In pretty much any negotiation working towards a settlement, the first offer on each side is going to represent "The Dream Number".  So the Victim's Attorneys have established their opening position at "We'll take everything", the BSA has now established their opening position at $6100/victim and neither should really be expecting those propositions to be the end result.

Several things:

1) Agreed. Aside from the actual number, the issue discussion has been around how that "initial offer" is seen by claimants, attorneys, the public and court. It has been, overall, received very badly, including by their insurers. When you're negotiating in public before God and the press, one needs to be cautious of lowballing. Yes, it is often done, but not so much when an embattled and historic youth organization is negotiating "against" 83,837 men who we abused IN that organization as children, some as young as 7. If the offer came out too low it can be perceived as an insult, not a strategic play. Many think not even the pretty good foot, was put forward, forget about the best one. I think most agree the BSA should've known that it would be perceived as it has been (and probably did).
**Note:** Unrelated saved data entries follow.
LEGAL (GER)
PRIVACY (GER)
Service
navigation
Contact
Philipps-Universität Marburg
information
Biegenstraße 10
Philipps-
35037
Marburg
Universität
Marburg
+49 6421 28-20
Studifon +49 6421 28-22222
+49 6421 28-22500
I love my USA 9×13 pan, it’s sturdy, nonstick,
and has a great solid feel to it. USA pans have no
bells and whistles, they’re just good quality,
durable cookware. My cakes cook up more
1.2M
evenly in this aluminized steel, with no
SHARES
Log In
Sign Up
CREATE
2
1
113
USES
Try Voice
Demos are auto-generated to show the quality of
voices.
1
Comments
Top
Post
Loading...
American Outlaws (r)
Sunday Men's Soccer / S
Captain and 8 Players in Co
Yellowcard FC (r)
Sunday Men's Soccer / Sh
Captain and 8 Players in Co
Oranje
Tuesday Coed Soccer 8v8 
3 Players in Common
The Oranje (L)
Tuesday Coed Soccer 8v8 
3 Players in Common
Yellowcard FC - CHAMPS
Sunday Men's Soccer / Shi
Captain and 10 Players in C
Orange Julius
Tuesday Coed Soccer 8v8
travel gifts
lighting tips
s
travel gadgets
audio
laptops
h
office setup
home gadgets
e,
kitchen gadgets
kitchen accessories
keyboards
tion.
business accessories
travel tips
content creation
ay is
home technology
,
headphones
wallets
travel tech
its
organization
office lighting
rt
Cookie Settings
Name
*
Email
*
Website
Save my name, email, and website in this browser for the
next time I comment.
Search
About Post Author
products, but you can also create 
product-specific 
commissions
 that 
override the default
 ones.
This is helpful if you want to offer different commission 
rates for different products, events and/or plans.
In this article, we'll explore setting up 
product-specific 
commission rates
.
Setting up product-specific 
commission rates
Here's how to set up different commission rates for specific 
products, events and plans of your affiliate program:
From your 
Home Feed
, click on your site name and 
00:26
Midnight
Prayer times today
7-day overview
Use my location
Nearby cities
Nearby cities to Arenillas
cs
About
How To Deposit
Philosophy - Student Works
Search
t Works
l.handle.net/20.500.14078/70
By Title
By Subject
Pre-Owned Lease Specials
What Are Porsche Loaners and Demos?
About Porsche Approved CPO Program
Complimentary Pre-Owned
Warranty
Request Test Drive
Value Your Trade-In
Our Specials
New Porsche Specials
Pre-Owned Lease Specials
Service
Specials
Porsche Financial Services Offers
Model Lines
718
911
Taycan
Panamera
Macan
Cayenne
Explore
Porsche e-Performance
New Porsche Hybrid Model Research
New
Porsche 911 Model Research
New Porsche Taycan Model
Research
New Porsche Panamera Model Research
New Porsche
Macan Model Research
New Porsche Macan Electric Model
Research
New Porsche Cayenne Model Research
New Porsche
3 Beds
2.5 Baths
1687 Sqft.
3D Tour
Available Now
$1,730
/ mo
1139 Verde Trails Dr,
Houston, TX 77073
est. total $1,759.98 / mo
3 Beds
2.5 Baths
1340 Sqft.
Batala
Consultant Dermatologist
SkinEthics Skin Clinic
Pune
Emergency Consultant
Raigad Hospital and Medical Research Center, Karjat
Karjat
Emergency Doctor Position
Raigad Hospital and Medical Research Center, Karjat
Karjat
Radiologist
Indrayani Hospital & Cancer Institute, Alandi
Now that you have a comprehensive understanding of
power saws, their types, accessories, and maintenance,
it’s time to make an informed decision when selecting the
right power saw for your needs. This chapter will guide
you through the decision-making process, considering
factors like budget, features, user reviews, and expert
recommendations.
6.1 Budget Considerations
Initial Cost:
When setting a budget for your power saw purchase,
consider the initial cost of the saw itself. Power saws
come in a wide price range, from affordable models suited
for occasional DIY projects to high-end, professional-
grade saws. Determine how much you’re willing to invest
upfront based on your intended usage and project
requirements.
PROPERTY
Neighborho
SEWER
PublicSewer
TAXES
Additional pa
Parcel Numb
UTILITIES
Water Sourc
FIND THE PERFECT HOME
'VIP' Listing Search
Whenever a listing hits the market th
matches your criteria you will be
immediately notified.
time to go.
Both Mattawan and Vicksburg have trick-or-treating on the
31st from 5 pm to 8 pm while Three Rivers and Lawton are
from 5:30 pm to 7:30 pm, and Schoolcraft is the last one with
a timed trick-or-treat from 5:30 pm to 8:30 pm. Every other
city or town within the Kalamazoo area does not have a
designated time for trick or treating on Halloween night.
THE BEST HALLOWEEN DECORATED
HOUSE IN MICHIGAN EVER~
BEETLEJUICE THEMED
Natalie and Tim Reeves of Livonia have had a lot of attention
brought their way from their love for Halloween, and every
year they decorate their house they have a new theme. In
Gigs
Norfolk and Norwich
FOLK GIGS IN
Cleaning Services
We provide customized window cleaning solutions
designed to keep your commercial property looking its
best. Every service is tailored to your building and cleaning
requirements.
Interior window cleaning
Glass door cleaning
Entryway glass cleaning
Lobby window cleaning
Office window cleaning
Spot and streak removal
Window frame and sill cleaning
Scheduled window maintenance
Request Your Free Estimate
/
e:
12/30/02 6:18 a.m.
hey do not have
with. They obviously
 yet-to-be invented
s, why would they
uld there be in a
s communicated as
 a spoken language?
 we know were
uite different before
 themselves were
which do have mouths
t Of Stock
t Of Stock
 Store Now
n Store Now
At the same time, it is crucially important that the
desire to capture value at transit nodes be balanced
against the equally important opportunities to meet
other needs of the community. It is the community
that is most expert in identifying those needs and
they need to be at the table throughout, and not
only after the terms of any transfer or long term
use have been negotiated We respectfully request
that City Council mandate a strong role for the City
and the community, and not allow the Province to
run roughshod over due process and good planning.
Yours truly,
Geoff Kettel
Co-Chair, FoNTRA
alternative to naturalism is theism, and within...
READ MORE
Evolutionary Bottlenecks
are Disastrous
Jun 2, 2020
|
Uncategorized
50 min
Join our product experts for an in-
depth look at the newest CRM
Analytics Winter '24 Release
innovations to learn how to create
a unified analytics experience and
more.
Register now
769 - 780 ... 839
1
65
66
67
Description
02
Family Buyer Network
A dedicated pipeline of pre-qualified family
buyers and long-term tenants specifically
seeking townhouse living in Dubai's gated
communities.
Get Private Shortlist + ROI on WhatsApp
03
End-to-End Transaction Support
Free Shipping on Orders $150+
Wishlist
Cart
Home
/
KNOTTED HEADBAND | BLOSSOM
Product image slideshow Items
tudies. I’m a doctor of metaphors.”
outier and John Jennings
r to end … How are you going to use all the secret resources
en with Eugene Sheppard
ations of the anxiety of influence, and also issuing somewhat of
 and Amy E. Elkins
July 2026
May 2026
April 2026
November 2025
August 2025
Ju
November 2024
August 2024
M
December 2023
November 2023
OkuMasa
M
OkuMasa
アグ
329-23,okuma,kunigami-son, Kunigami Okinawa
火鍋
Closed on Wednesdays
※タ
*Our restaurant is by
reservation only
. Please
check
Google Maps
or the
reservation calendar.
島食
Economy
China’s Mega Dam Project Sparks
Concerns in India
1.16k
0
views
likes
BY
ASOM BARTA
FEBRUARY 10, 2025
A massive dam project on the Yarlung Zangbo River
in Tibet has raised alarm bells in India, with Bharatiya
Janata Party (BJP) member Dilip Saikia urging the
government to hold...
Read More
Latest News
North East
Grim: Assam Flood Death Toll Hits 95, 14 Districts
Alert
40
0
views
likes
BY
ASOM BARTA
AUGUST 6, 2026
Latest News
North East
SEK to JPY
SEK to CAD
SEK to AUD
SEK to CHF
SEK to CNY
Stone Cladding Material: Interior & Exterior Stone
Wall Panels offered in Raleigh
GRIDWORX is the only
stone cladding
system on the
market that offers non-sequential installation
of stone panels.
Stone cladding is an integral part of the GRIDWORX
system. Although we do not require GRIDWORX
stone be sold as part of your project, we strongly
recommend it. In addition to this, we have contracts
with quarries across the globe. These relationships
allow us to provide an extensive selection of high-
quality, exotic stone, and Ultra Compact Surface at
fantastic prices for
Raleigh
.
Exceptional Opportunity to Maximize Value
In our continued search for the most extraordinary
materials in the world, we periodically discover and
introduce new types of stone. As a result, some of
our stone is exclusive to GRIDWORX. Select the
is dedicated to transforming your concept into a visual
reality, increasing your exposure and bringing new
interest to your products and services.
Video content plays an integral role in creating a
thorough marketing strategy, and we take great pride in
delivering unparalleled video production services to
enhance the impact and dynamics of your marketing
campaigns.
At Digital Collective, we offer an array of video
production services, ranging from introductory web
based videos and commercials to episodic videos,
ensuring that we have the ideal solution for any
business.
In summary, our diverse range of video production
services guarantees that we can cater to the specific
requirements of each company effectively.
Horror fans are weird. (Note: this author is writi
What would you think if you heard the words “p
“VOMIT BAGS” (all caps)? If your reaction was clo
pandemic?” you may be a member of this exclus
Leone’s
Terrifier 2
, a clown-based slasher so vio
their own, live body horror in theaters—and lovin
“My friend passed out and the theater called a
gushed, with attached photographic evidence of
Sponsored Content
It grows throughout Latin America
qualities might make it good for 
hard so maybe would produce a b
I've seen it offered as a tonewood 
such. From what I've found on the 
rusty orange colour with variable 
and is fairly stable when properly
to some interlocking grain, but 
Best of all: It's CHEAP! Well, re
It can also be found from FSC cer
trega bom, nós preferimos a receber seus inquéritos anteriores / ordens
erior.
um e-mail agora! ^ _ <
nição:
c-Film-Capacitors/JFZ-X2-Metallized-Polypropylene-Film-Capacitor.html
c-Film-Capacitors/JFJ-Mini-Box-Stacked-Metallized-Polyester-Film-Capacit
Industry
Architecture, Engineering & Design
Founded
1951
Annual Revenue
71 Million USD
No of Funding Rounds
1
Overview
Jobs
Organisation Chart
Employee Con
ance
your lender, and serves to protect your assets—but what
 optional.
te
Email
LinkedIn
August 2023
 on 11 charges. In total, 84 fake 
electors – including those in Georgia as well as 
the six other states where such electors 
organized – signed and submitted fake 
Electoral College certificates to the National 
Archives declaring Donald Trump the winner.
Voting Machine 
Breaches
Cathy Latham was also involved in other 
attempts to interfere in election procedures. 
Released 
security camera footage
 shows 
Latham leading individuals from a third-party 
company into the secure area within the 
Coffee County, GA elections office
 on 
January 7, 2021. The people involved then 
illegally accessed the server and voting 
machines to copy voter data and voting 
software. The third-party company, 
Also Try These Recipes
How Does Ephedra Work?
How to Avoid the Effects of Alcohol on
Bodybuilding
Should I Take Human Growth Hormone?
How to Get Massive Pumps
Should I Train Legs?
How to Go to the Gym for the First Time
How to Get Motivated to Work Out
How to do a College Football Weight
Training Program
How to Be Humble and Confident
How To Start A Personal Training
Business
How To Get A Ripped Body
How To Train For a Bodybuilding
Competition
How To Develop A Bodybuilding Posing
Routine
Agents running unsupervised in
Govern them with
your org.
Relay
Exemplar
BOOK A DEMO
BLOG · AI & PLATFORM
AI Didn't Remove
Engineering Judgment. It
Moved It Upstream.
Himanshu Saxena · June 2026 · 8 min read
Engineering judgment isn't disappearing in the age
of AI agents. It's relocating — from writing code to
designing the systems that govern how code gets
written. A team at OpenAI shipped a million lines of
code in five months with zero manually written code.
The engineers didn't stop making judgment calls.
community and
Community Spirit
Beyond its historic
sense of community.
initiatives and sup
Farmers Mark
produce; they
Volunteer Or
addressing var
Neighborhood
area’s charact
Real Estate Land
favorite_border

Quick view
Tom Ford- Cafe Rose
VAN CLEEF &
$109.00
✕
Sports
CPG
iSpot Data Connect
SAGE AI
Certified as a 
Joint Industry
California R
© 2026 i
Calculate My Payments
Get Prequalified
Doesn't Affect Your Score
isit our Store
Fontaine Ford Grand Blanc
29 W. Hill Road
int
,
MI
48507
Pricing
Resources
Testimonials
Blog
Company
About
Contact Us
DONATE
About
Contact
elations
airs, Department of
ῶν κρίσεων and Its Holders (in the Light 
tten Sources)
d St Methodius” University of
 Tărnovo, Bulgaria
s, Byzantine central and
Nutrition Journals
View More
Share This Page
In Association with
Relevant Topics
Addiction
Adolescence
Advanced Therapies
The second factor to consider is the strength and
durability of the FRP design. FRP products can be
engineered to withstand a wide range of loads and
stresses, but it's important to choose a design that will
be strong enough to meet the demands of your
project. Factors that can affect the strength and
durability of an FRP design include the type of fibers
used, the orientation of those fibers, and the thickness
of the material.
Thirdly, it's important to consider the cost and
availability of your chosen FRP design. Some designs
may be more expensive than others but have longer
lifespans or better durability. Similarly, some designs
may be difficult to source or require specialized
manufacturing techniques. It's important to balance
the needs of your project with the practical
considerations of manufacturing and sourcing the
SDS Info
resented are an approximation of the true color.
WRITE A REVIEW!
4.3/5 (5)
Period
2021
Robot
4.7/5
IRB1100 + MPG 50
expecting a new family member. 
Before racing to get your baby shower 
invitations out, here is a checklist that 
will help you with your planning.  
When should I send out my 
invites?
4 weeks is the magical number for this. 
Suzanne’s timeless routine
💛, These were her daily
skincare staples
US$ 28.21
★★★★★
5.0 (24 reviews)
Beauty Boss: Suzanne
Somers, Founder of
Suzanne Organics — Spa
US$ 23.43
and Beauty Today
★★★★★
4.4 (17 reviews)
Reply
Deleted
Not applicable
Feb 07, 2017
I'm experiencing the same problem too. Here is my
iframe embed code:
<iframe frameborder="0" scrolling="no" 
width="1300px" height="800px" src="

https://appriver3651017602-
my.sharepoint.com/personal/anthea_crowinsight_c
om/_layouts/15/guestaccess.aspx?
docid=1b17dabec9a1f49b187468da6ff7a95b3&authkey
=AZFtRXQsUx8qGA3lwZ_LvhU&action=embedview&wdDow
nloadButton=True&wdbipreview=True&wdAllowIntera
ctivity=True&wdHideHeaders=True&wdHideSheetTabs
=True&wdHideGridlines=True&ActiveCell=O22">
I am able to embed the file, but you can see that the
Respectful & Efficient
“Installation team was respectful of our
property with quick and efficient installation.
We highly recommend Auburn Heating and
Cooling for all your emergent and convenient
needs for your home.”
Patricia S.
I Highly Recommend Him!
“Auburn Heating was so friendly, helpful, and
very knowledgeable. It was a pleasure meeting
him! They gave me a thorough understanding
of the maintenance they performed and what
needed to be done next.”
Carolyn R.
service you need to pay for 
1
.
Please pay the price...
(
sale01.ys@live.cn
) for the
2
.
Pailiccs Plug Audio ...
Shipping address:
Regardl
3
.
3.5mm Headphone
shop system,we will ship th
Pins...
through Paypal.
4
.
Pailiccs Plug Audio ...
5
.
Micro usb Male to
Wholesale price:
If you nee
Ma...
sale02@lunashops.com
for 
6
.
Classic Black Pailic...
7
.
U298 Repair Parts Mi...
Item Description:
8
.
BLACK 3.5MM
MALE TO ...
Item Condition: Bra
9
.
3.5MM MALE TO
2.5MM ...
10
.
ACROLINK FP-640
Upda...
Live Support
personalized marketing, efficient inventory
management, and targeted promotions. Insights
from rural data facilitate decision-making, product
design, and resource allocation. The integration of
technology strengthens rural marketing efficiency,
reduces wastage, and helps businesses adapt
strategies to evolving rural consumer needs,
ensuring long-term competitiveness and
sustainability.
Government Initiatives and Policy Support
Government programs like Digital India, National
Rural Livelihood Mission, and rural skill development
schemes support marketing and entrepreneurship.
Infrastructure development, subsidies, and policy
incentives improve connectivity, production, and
2) There are 83,837 claims now remaining after 10,000+/- were cut from the 92,000+/- due to clear fraud or duplication. You may say that's not much, but it's almost 7000;

3) The 83,837 number is likely to go down, if only a bit, IF/WHEN the insurers are allowed to review the claims mining shenanigans. I hope they are allowed. Personally, I think it will go down by another chunk, perhaps 5,000 or more;

4) Of the 83,837 claims, 59,837+/- are time-barred under the state of abuse's Statute of Limitations law. Though CynicalScouter makes an excellent point that the insurers may well offer an amount to the time-barred claimants to have them out of their hair for good, that is TDB. Regardless, I think we can be fairly confident the 59,387+/- will not be getting a "due and equitable" settlement relative to their abuse. The time-bar devaluation factor ensures that. This is how I understand it, based mostly on CynicalScouter's "magical assumptions" analysis.